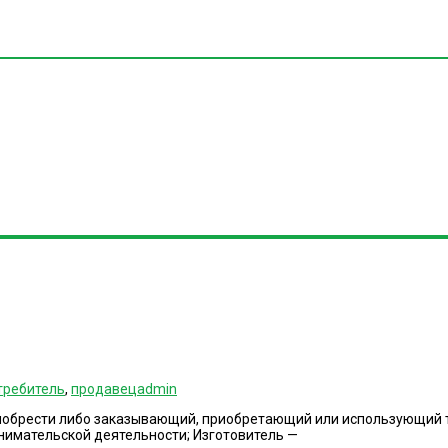
требитель
,
продавец
admin
обрести либо заказывающий, приобретающий или использующий то
нимательской деятельности; Изготовитель —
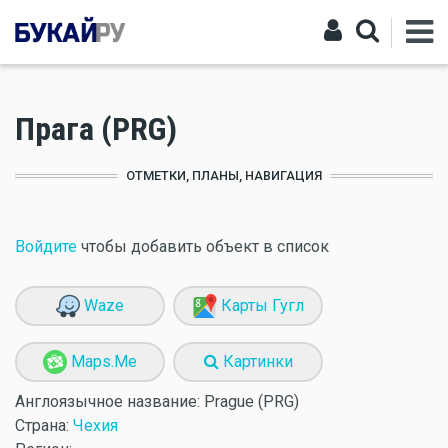
Прага (PRG)
ОТМЕТКИ, ПЛАНЫ, НАВИГАЦИЯ
Войдите
чтобы добавить объект в список
Waze
Карты Гугл
Maps.Me
Картинки
Англоязычное название:
Prague (PRG)
Страна:
Чехия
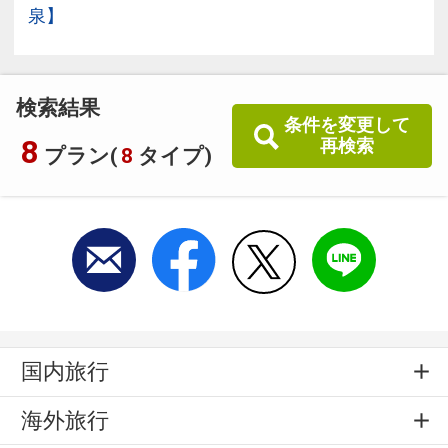
泉】
検索結果
条件を変更して
8
再検索
プラン(
8
タイプ)
国内旅行
海外旅行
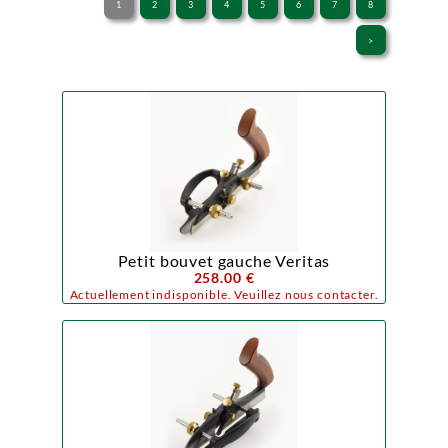
1
2
3
4
5
6
7
8
>
Petit bouvet gauche Veritas
258.00 €
Actuellement indisponible. Veuillez nous contacter.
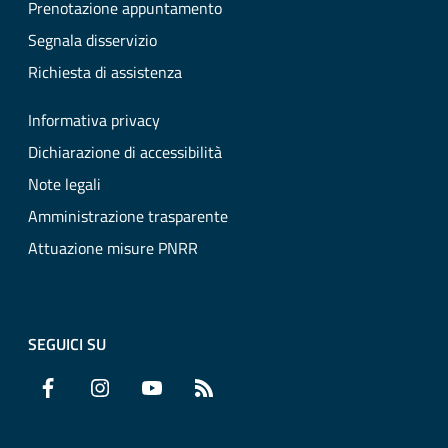
Prenotazione appuntamento
Segnala disservizio
Richiesta di assistenza
Informativa privacy
Dichiarazione di accessibilità
Note legali
Amministrazione trasparente
Attuazione misure PNRR
SEGUICI SU
Facebook
Instagram
YouTube
RSS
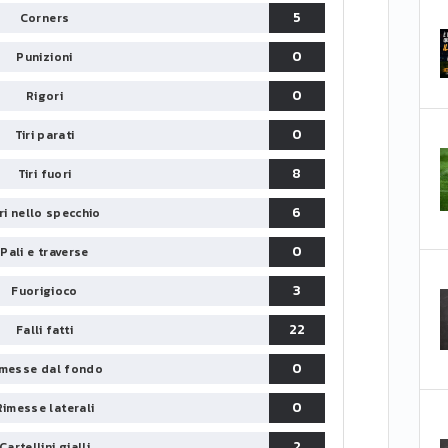
5
Corners
0
Punizioni
0
Rigori
0
Tiri parati
8
Tiri fuori
6
iri nello specchio
0
Pali e traverse
3
Fuorigioco
22
Falli fatti
0
messe dal fondo
0
Rimesse laterali
2
Cartellini gialli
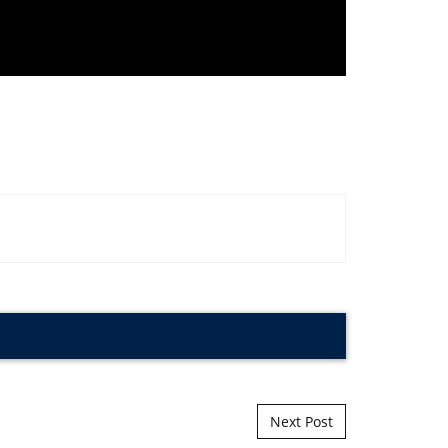
Next Post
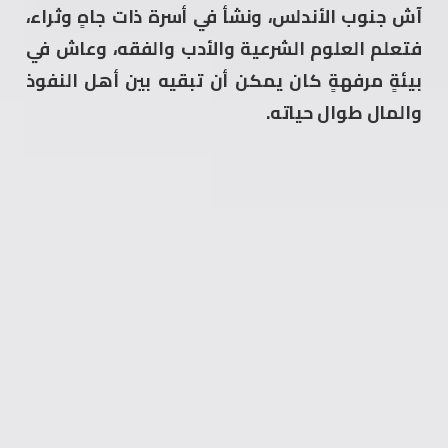
آش جنوب الأندلس، ونشأ في أسرة ذات جاهٍ وثراء،
فتعلم العلوم الشرعية والأدب والفقه، وعاش في
بيئةٍ مرفهةٍ كان يمكن أن تبقيه بين أهل النفوذ
والمال طوال حياته.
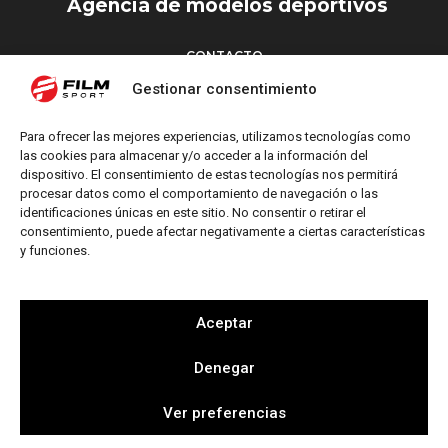
Agencia de modelos deportivos
CONTACTO
Torrent d’en Vidalet, 51 baixos
Gestionar consentimiento
08024 Barcelona
T: +34 654 827 376
Para ofrecer las mejores experiencias, utilizamos tecnologías como
M: info@filmsport.es
las cookies para almacenar y/o acceder a la información del
dispositivo. El consentimiento de estas tecnologías nos permitirá
Aviso Legal
procesar datos como el comportamiento de navegación o las
Política de Privacidad
identificaciones únicas en este sitio. No consentir o retirar el
consentimiento, puede afectar negativamente a ciertas características
y funciones.
REDES SOCIALES
Aceptar
Denegar
Web by
Ver preferencias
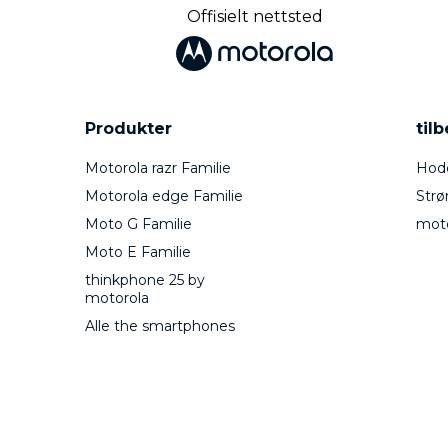
Offisielt nettsted
Produkter
til
Motorola razr Familie
Hode
Motorola edge Familie
Strø
Moto G Familie
mot
Moto E Familie
thinkphone 25 by
motorola
Alle the smartphones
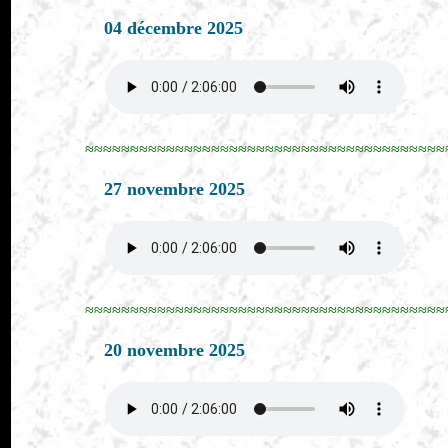
04 décembre 2025
≈≈≈≈≈≈≈≈≈≈≈≈≈≈≈≈≈≈≈≈≈≈≈≈≈≈≈≈≈≈≈≈≈≈≈≈≈≈≈≈
27 novembre 2025
≈≈≈≈≈≈≈≈≈≈≈≈≈≈≈≈≈≈≈≈≈≈≈≈≈≈≈≈≈≈≈≈≈≈≈≈≈≈≈≈
20 novembre 2025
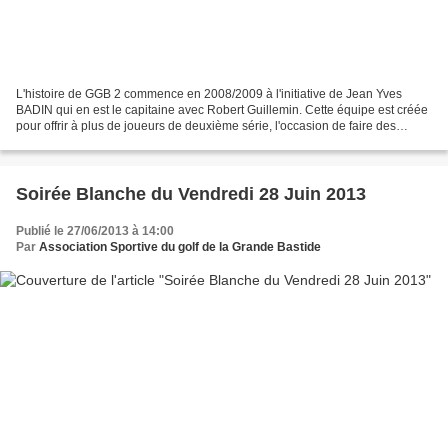
L'histoire de GGB 2 commence en 2008/2009 à l'initiative de Jean Yves
BADIN qui en est le capitaine avec Robert Guillemin. Cette équipe est créée
pour offrir à plus de joueurs de deuxième série, l'occasion de faire des
rencontres de compétition avec d'autres...
Soirée Blanche du Vendredi 28 Juin 2013
Publié le 27/06/2013 à 14:00
Par
Association Sportive du golf de la Grande Bastide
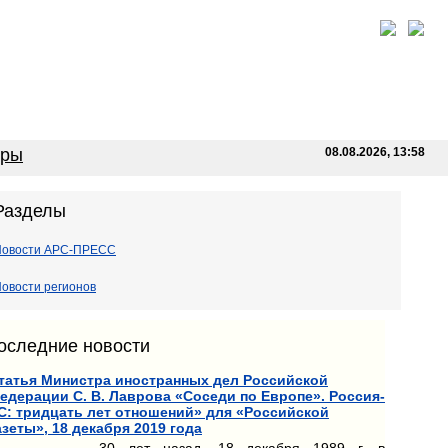
оры
08.08.2026, 13:58
Разделы
Новости АРС-ПРЕСС
овости регионов
оследние новости
татья Министра иностранных дел Российской
едерации С. В. Лаврова «Соседи по Европе». Россия-
С: тридцать лет отношений» для «Российской
азеты», 18 декабря 2019 года
30 лет назад, 18 декабря 1989 г. в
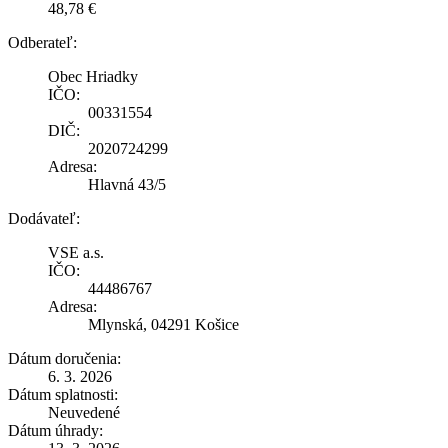
48,78 €
Odberateľ:
Obec Hriadky
IČO:
00331554
DIČ:
2020724299
Adresa:
Hlavná 43/5
Dodávateľ:
VSE a.s.
IČO:
44486767
Adresa:
Mlynská, 04291 Košice
Dátum doručenia:
6. 3. 2026
Dátum splatnosti:
Neuvedené
Dátum úhrady:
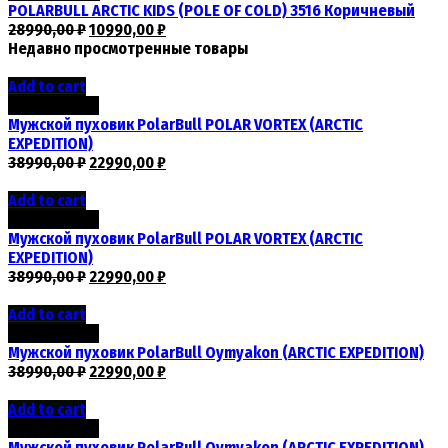
POLARBULL ARCTIC KIDS (POLE OF COLD) 3516 Коричневый
28990,00
₽
10990,00
₽
Недавно просмотренные товары
Add to cart
Скидка -41%
Мужской пуховик PolarBull POLAR VORTEX (ARCTIC
EXPEDITION)
38990,00
₽
22990,00
₽
Add to cart
Скидка -41%
Мужской пуховик PolarBull POLAR VORTEX (ARCTIC
EXPEDITION)
38990,00
₽
22990,00
₽
Add to cart
Скидка -41%
Мужской пуховик PolarBull Oymyakon (ARCTIC EXPEDITION)
38990,00
₽
22990,00
₽
Add to cart
Скидка -41%
Мужской пуховик PolarBull Oymyakon (ARCTIC EXPEDITION)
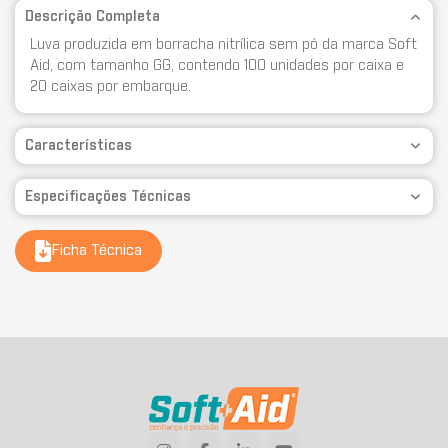
Descrição Completa
Luva produzida em borracha nitrílica sem pó da marca Soft
Aid, com tamanho GG, contendo 100 unidades por caixa e
20 caixas por embarque.
Características
Especificações Técnicas
Ficha Técnica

__________

Task item —
Here the lines from the one with "татья Министра иностранных дел Российской" through the last line of the data above need to be repeated exactly, both included, and any picture omitted.

Result for this task —
татья Министра иностранных дел Российской
едерации С. В. Лаврова «Соседи по Европе». Россия-
С: тридцать лет отношений» для «Российской
азеты», 18 декабря 2019 года
30 лет назад, 18 декабря 1989 г. в
48,78 €
Odberateľ:
Obec Hriadky
IČO:
00331554
DIČ:
2020724299
Adresa:
Hlavná 43/5
Dodávateľ:
VSE a.s.
IČO:
44486767
Adresa:
Mlynská, 04291 Košice
Dátum doručenia:
6. 3. 2026
Dátum splatnosti:
Neuvedené
Dátum úhrady:
POLARBULL ARCTIC KIDS (POLE OF COLD) 3516 Коричневый
28990,00
₽
10990,00
₽
Недавно просмотренные товары
Add to cart
Скидка -41%
Мужской пуховик PolarBull POLAR VORTEX (ARCTIC
EXPEDITION)
38990,00
₽
22990,00
₽
Add to cart
Скидка -41%
Мужской пуховик PolarBull POLAR VORTEX (ARCTIC
EXPEDITION)
38990,00
₽
22990,00
₽
Add to cart
Скидка -41%
Мужской пуховик PolarBull Oymyakon (ARCTIC EXPEDITION)
38990,00
₽
22990,00
₽
Add to cart
Скидка -41%
Мужской пуховик PolarBull Oymyakon (ARCTIC EXPEDITION)
Descrição Completa
Luva produzida em borracha nitrílica sem pó da marca Soft
Aid, com tamanho GG, contendo 100 unidades por caixa e
20 caixas por embarque.
Características
Especificações Técnicas
Ficha Técnica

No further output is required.